## Task requirements
Work out how many lines of the data contain "resolution" and reply with that number alone.

## Task inputs

################

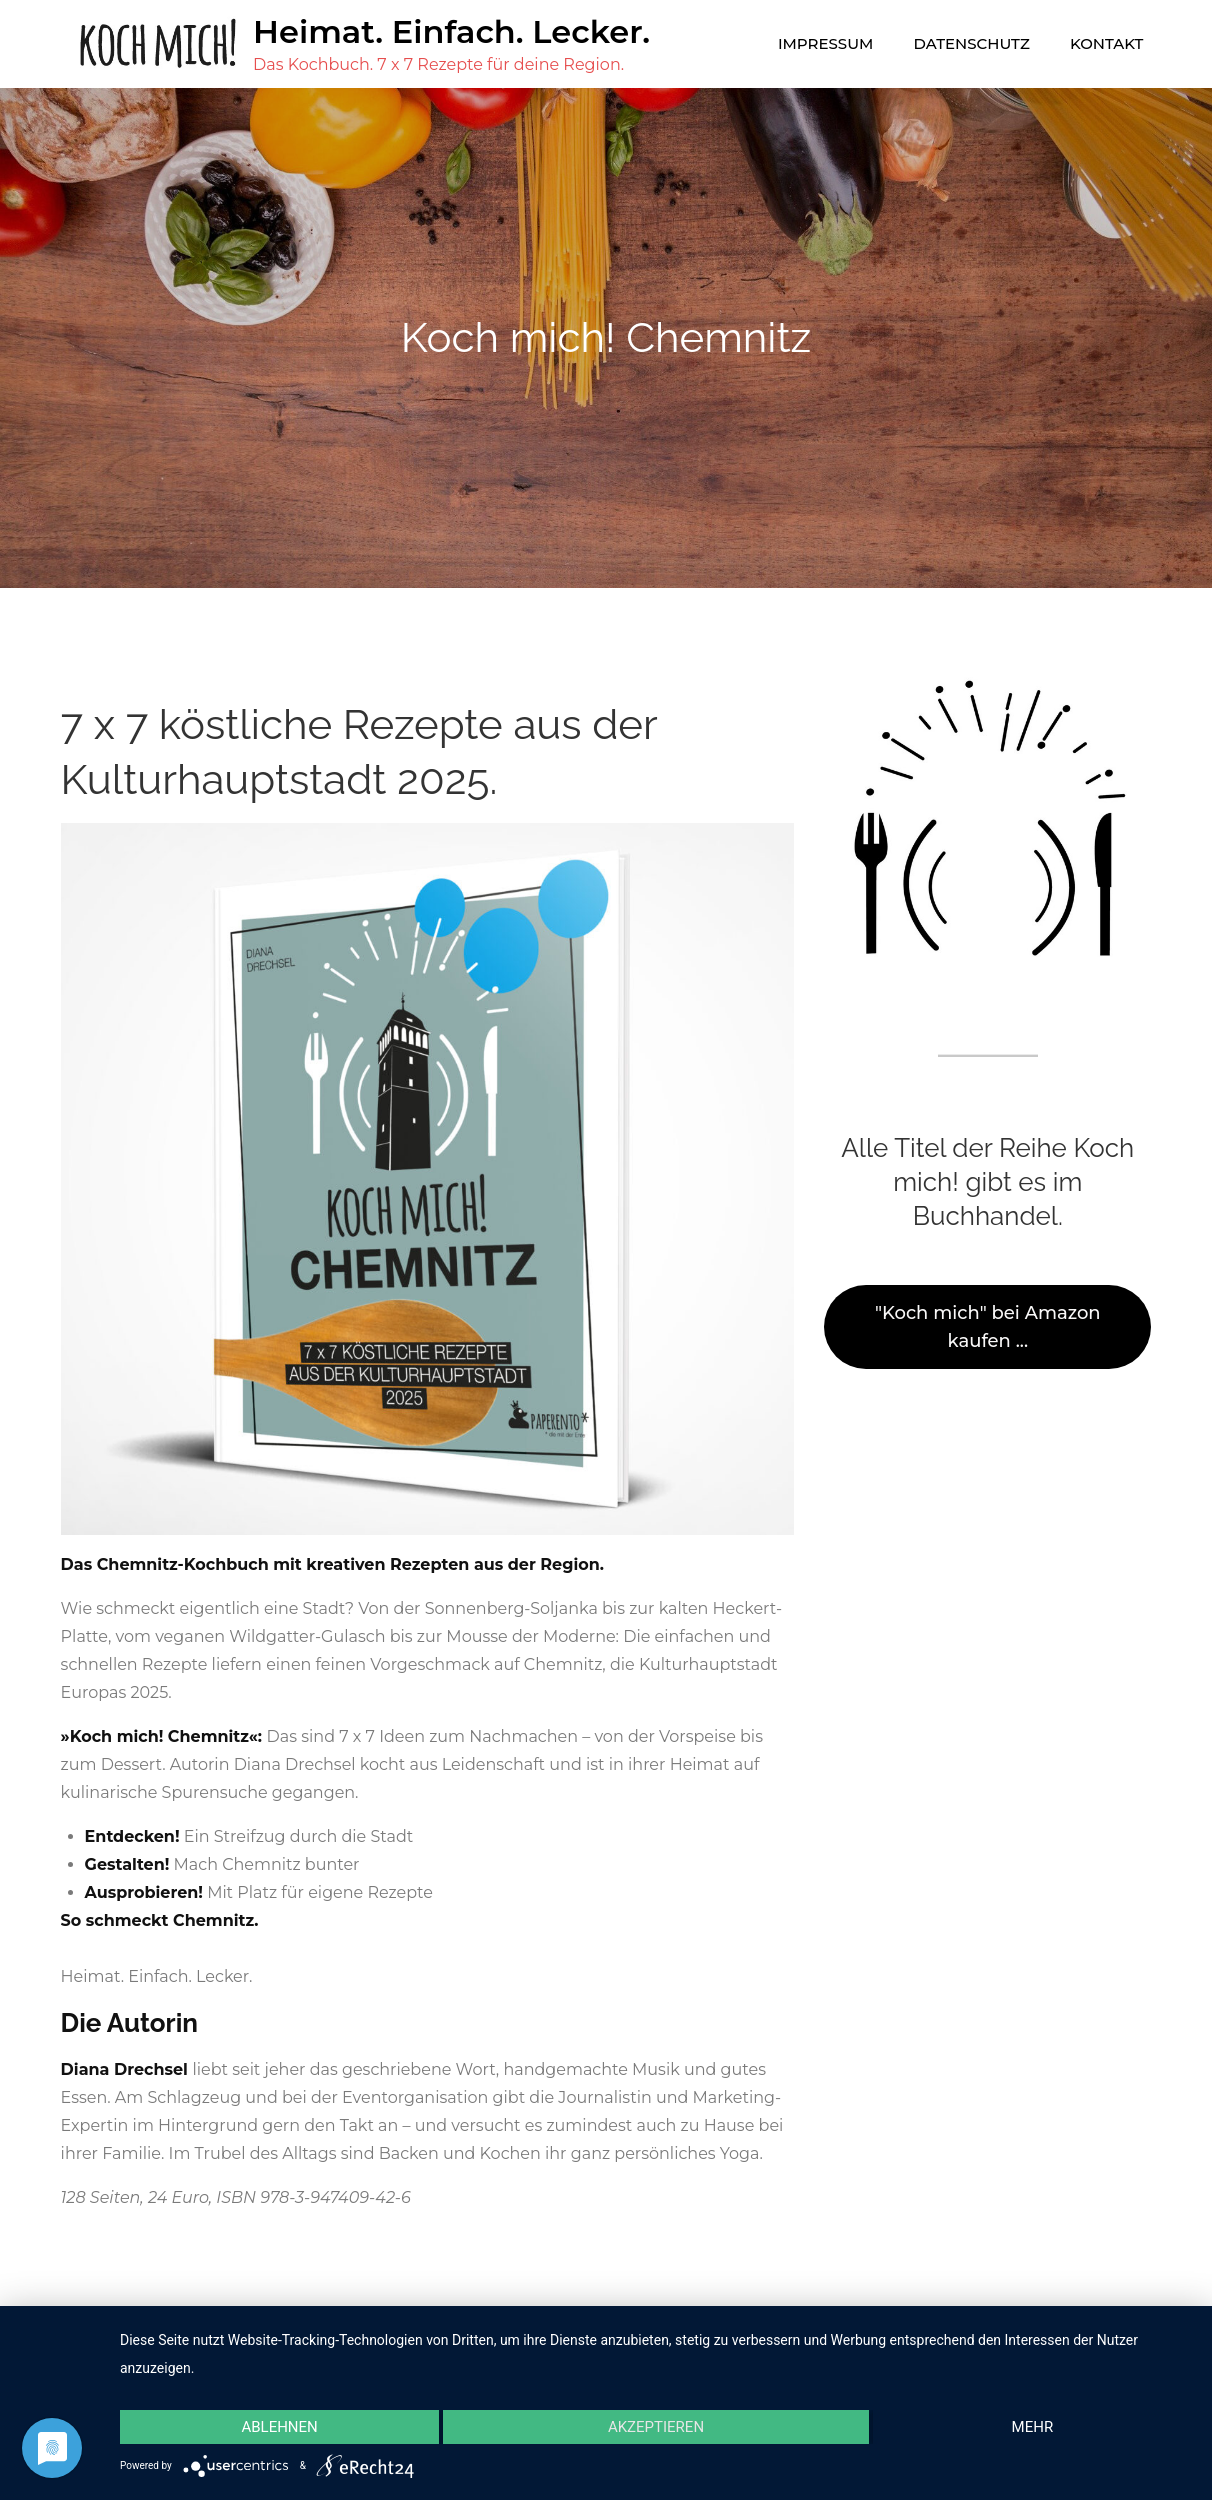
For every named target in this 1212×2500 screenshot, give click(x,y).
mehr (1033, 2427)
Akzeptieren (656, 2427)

################

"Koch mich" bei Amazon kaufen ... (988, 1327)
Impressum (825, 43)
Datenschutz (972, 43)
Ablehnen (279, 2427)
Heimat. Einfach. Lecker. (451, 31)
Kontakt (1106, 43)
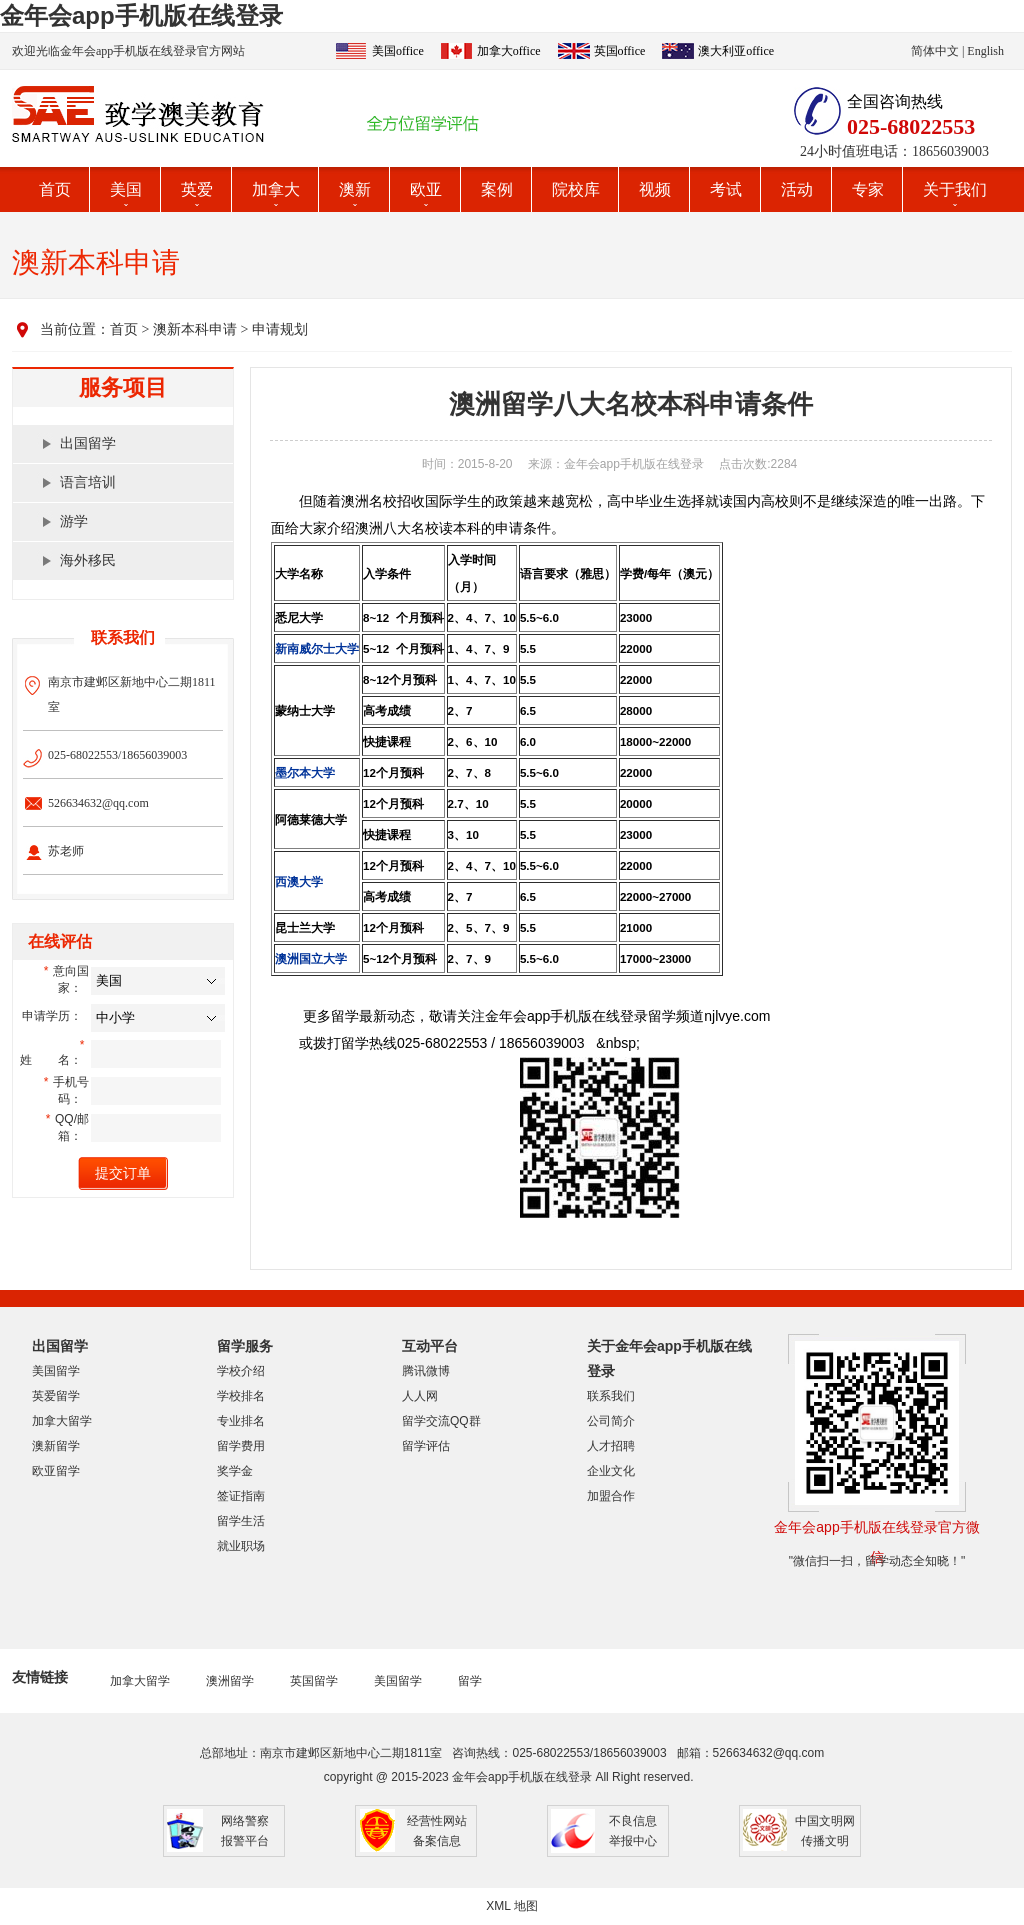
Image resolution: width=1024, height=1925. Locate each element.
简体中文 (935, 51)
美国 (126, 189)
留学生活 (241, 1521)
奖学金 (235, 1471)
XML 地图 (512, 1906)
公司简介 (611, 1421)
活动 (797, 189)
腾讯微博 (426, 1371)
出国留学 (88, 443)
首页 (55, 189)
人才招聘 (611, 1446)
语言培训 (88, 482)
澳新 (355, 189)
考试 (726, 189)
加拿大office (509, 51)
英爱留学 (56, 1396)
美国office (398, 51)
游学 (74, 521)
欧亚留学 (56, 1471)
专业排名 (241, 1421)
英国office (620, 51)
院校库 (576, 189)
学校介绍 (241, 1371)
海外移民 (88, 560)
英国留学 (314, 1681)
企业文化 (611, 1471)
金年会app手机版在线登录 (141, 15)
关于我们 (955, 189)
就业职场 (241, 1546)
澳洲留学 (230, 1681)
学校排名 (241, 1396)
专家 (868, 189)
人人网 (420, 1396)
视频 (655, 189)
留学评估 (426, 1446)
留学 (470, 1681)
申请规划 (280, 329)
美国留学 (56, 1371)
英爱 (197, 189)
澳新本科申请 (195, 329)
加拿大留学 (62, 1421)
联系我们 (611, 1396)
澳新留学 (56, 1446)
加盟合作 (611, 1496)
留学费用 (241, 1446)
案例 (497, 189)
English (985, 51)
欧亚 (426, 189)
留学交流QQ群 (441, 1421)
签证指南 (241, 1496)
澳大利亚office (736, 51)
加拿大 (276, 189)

################

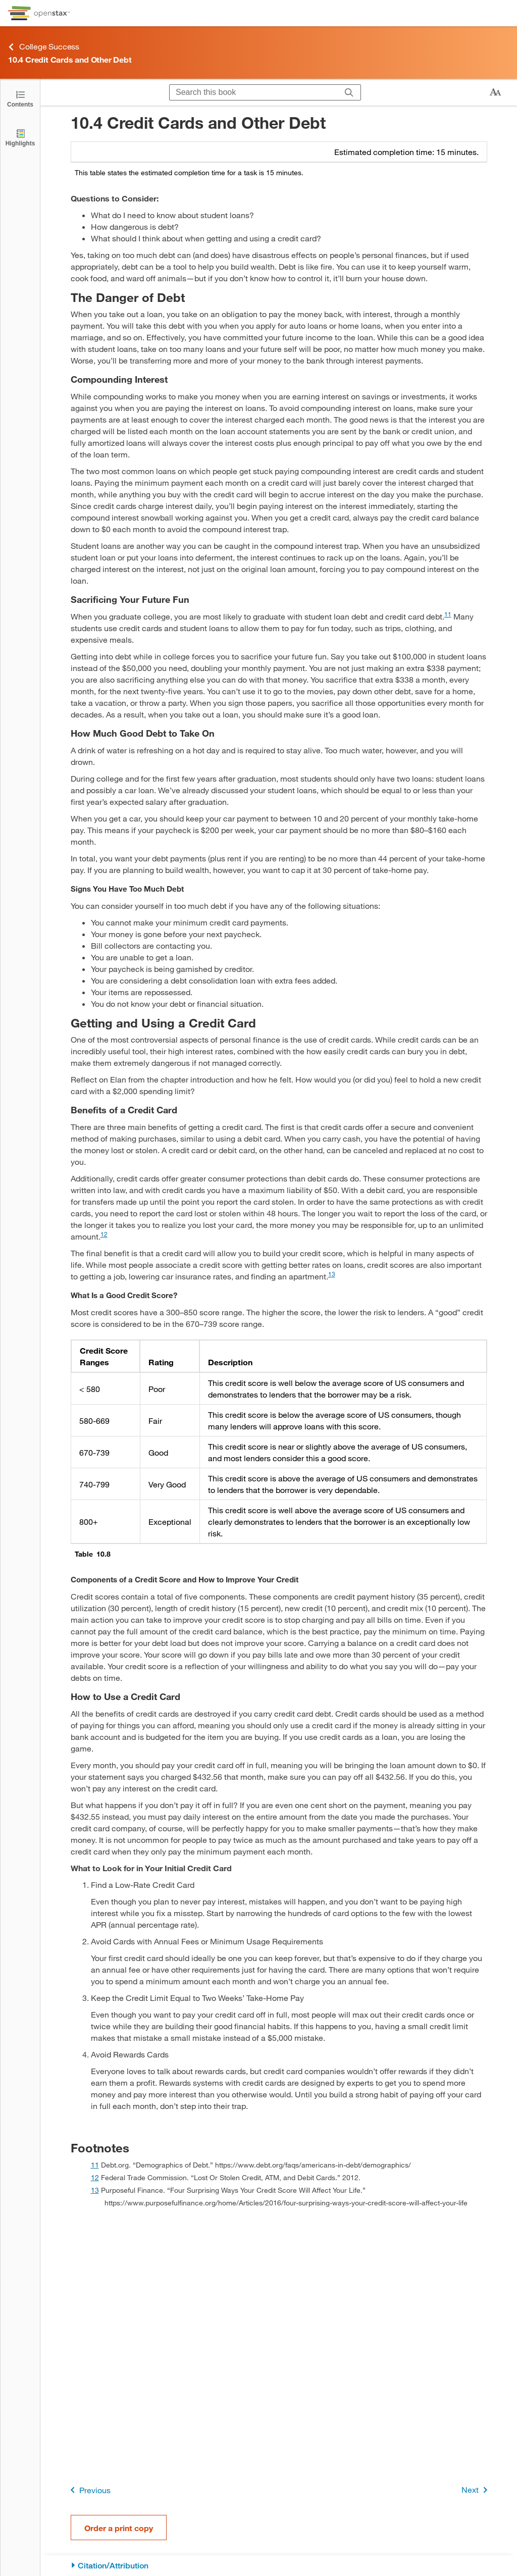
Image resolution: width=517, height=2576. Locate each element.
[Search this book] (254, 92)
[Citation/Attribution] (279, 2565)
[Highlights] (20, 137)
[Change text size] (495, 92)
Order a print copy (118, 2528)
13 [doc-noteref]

################

## Answer to this problem
2